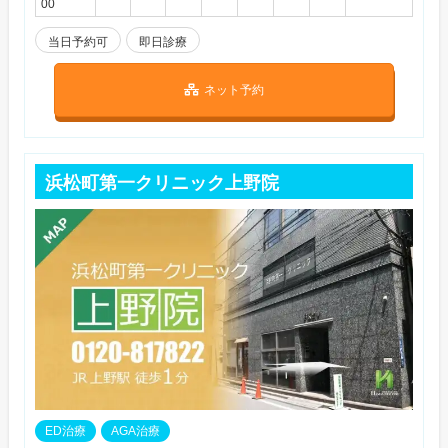
00
当日予約可
即日診療
ネット予約
浜松町第一クリニック上野院
ED治療
AGA治療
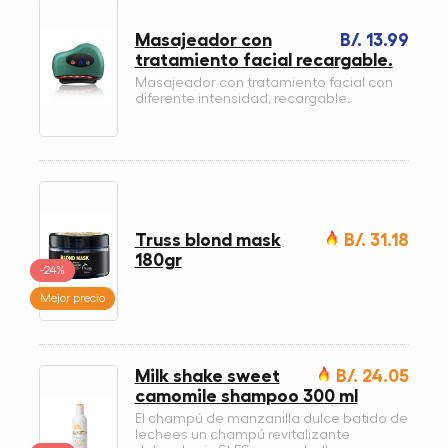
Masajeador con
B/. 13.99
tratamiento facial recargable.
Masajeador con tratamiento facial con
diferente intensidad, recargable.
Truss blond mask
B/. 31.18
180gr
-24%
Mejor precio
Milk shake sweet
B/. 24.05
camomile shampoo 300 ml
El champú de manzanilla dulce batido de
lechees un champú revitalizante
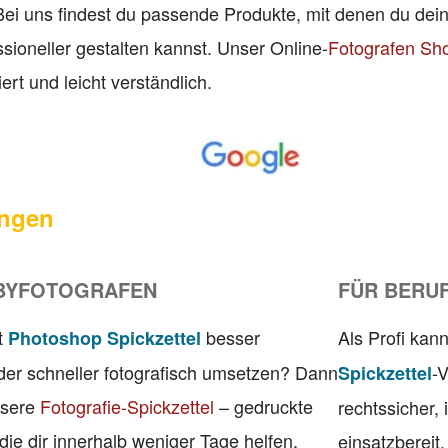
Bei uns findest du passende Produkte, mit denen du dein
ssioneller gestalten kannst. Unser Online-
Fotografen Sh
iert und leicht verständlich.
ngen
BYFOTOGRAFEN
FÜR BERU
t
besser
Als Profi kann
Photoshop Spickzettel
der schneller fotografisch umsetzen? Dann
-
Spickzettel
nsere
Fotografie-Spickzettel
– gedruckte
rechtssicher, 
die dir innerhalb weniger Tage helfen,
einsatzbereit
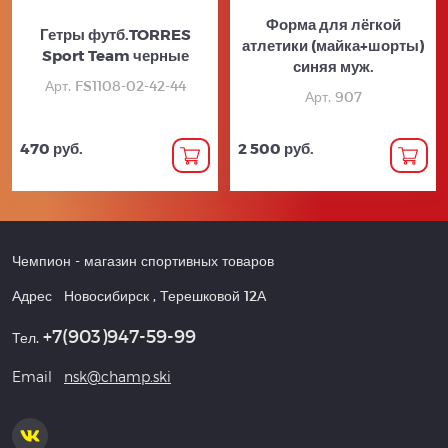
Форма для лёгкой
Гетры футб.TORRES
атлетики (майка+шорты)
Sport Team черные
синяя муж.
Арт. FS1108-02-42-44
Арт. 907
470 руб.
2 500 руб.
Чемпион
- магазин спортивных товаров
Адрес
Новосибирск
,
Терешковой 12А
+7(903)947-59-99
Тел.
Email
nsk@champ.ski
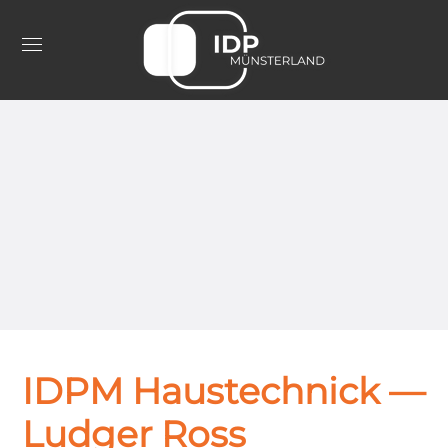
IDPM Haustechnick —
Ludger Ross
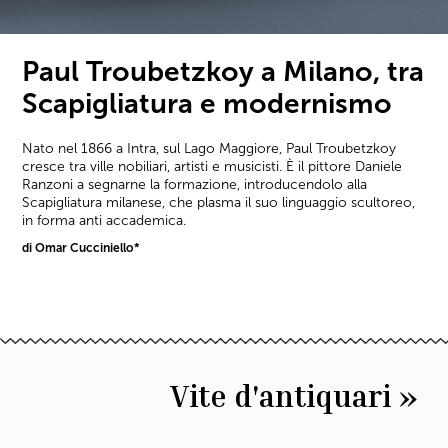
Paul Troubetzkoy a Milano, tra
Scapigliatura e modernismo
Nato nel 1866 a Intra, sul Lago Maggiore, Paul Troubetzkoy
cresce tra ville nobiliari, artisti e musicisti. È il pittore Daniele
Ranzoni a segnarne la formazione, introducendolo alla
Scapigliatura milanese, che plasma il suo linguaggio scultoreo,
in forma anti accademica.
di Omar Cucciniello*
Vite d'antiquari »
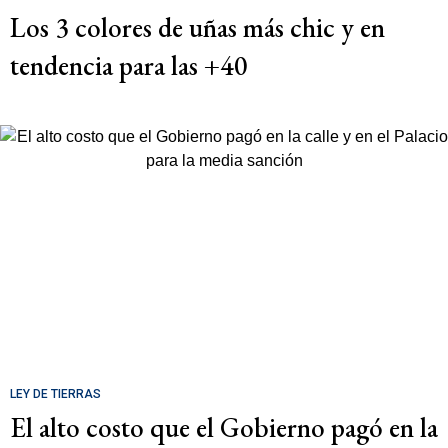
Los 3 colores de uñas más chic y en
tendencia para las +40
LEY DE TIERRAS
El alto costo que el Gobierno pagó en la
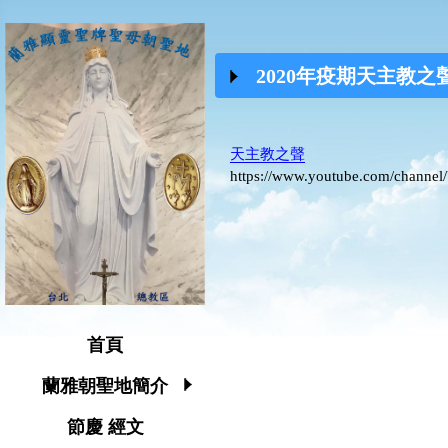
2020年疫期天主教
天主教之聲
https://www.youtube.com/chan
首頁
蘭雅朝聖地簡介
節慶 經文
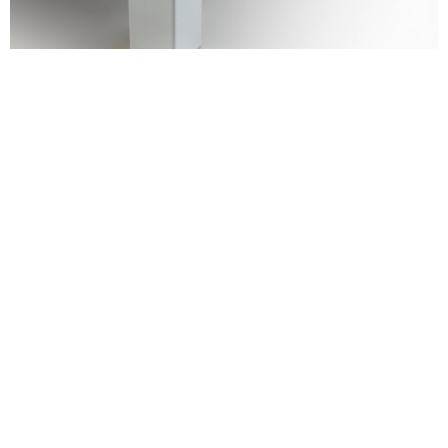
alexandre guillemain
Œuvres
Assises
Mobilier
Luminaires
Céramique et objets
Art
Archives
Navigation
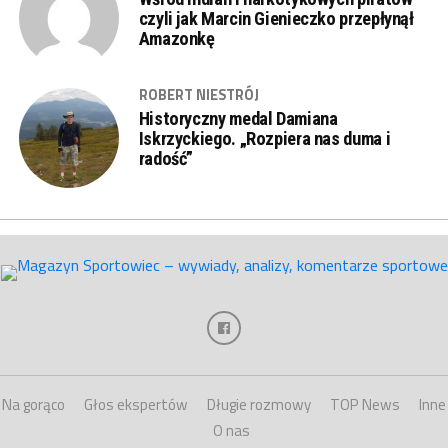
czyli jak Marcin Gienieczko przepłynął
Amazonkę
ROBERT NIESTRÓJ
Historyczny medal Damiana
Iskrzyckiego. „Rozpiera nas duma i
radość”
Na gorąco
Głos ekspertów
Długie rozmowy
TOP News
Inne
O nas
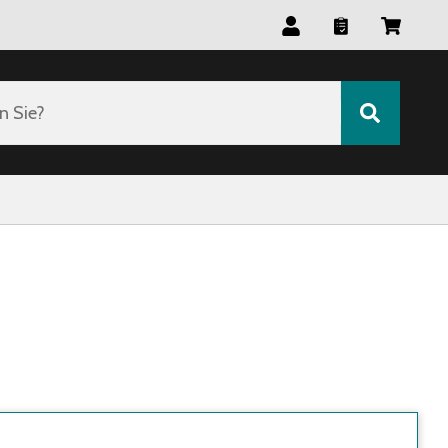
n Sie?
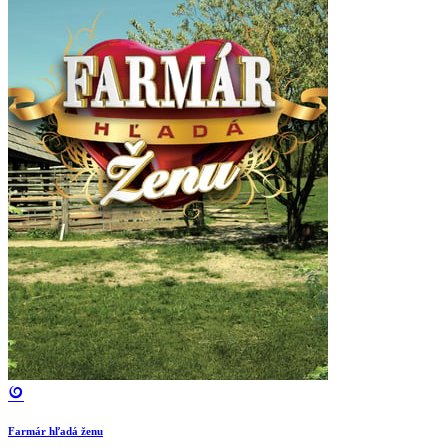
Farmár hľadá ženu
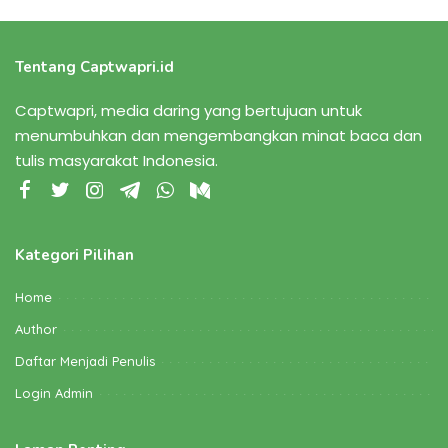
Tentang Captwapri.id
Captwapri, media daring yang bertujuan untuk
menumbuhkan dan mengembangkan minat baca dan
tulis masyarakat Indonesia.
Kategori Pilihan
Home
Author
Daftar Menjadi Penulis
Login Admin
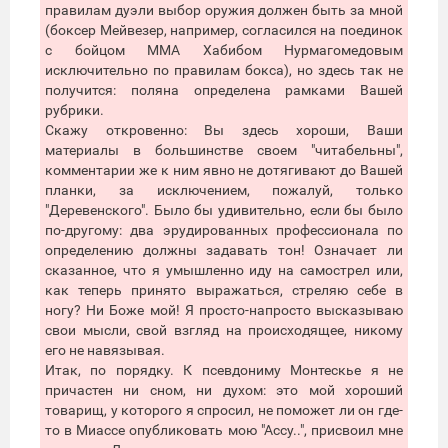
правилам дуэли выбор оружия должен быть за мной
(боксер Мейвезер, например, согласился на поединок
с бойцом ММА Хабибом Нурмагомедовым
исключительно по правилам бокса), но здесь так не
получится: поляна определена рамками Вашей
рубрики.
Скажу откровенно: Вы здесь хороши, Ваши
материалы в большинстве своем "читабельны",
комментарии же к ним явно не дотягивают до Вашей
планки, за исключением, пожалуй, только
"Деревенского". Было бы удивительно, если бы было
по-другому: два эрудированных профессионала по
определению должны задавать тон! Означает ли
сказанное, что я умышленно иду на самострел или,
как теперь принято выражаться, стреляю себе в
ногу? Ни Боже мой! Я просто-напросто высказываю
свои мысли, свой взгляд на происходящее, никому
его не навязывая.
Итак, по порядку. К псевдониму Монтескье я не
причастен ни сном, ни духом: это мой хороший
товарищ, у которого я спросил, не поможет ли он где-
то в Миассе опубликовать мою "Ассу..", присвоил мне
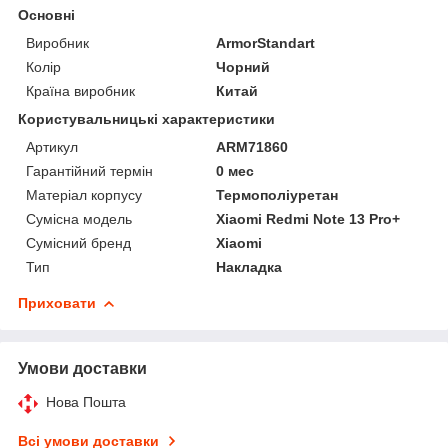
Основні
Виробник
ArmorStandart
Колір
Чорний
Країна виробник
Китай
Користувальницькі характеристики
Артикул
ARM71860
Гарантійний термін
0 мес
Матеріал корпусу
Термополіуретан
Сумісна модель
Xiaomi Redmi Note 13 Pro+
Сумісний бренд
Xiaomi
Тип
Накладка
Приховати
Умови доставки
Нова Пошта
Всі умови доставки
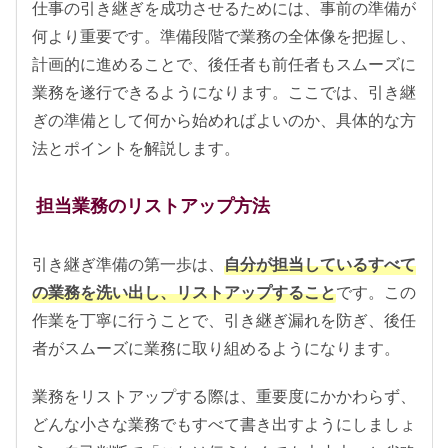
仕事の引き継ぎを成功させるためには、事前の準備が
何より重要です。準備段階で業務の全体像を把握し、
計画的に進めることで、後任者も前任者もスムーズに
業務を遂行できるようになります。ここでは、引き継
ぎの準備として何から始めればよいのか、具体的な方
法とポイントを解説します。
担当業務のリストアップ方法
引き継ぎ準備の第一歩は、
自分が担当しているすべて
の業務を洗い出し、リストアップすること
です。この
作業を丁寧に行うことで、引き継ぎ漏れを防ぎ、後任
者がスムーズに業務に取り組めるようになります。
業務をリストアップする際は、重要度にかかわらず、
どんな小さな業務でもすべて書き出すようにしましょ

Task item:
Lines from the entries that contain the word "Paul" are what the answer must hold.

Solution to this problem:
Paul Troubetzkoy a Milano, tra
Nato nel 1866 a Intra, sul Lago Maggiore, Paul Troubetzkoy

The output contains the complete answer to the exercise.